#### What you should do
Copy exactly, and copy only, the lines from the one bearing "e čudesno preživjela" through the final line of the records.

[Start of Attachment]

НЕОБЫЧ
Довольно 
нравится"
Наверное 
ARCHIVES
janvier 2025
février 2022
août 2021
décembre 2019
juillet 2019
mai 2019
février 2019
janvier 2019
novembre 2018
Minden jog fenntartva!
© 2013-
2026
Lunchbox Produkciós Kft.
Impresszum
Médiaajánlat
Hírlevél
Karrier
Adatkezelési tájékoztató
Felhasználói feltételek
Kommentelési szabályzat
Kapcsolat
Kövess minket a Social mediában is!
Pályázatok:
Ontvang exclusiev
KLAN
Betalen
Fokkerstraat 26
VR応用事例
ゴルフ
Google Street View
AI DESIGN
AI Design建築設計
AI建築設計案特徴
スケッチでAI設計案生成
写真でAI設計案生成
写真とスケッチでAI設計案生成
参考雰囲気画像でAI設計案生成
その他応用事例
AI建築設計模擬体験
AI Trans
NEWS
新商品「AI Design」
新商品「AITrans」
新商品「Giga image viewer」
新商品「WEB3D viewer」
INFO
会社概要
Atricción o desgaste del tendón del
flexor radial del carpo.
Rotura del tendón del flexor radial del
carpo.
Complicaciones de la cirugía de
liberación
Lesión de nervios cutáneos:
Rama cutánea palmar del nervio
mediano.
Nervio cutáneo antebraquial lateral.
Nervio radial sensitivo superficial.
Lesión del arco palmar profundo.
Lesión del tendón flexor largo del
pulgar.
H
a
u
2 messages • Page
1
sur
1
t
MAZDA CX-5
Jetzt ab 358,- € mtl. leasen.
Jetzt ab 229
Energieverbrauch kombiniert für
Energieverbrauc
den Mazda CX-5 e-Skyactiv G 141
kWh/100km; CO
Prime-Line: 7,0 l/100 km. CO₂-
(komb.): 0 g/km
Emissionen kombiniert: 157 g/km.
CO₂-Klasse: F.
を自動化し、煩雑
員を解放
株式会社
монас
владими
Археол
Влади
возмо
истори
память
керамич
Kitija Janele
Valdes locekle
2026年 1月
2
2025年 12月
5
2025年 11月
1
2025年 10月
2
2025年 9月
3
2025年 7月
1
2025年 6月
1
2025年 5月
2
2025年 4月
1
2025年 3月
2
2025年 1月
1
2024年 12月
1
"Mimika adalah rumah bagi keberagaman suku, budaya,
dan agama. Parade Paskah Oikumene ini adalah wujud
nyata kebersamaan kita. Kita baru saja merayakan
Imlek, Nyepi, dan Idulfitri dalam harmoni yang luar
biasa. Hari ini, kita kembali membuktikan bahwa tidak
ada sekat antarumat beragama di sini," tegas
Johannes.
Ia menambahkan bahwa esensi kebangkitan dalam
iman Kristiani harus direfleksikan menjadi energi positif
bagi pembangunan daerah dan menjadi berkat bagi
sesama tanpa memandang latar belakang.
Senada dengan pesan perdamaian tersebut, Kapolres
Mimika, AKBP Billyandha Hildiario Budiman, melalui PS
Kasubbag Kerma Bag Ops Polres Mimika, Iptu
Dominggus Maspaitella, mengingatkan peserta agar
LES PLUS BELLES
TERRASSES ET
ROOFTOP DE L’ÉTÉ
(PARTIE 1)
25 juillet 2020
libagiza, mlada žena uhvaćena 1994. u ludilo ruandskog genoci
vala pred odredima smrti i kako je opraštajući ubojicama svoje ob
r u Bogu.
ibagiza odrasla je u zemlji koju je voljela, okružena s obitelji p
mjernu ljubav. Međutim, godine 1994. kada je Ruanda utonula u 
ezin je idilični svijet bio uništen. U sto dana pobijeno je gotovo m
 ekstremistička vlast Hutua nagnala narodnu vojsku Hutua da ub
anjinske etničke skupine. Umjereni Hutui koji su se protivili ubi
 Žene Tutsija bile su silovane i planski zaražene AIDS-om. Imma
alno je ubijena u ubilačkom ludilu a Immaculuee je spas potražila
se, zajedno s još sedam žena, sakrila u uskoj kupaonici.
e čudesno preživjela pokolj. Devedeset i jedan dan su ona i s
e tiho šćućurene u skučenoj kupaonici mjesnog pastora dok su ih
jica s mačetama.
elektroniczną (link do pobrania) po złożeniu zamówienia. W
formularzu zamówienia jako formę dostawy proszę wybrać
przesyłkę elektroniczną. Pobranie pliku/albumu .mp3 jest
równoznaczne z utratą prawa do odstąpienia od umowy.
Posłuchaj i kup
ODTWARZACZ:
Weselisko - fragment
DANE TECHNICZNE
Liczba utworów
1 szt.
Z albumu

[End of Attachment]

#### Solution to the exercise
e čudesno preživjela pokolj. Devedeset i jedan dan su ona i s
e tiho šćućurene u skučenoj kupaonici mjesnog pastora dok su ih
jica s mačetama.
elektroniczną (link do pobrania) po złożeniu zamówienia. W
formularzu zamówienia jako formę dostawy proszę wybrać
przesyłkę elektroniczną. Pobranie pliku/albumu .mp3 jest
równoznaczne z utratą prawa do odstąpienia od umowy.
Posłuchaj i kup
ODTWARZACZ:
Weselisko - fragment
DANE TECHNICZNE
Liczba utworów
1 szt.
Z albumu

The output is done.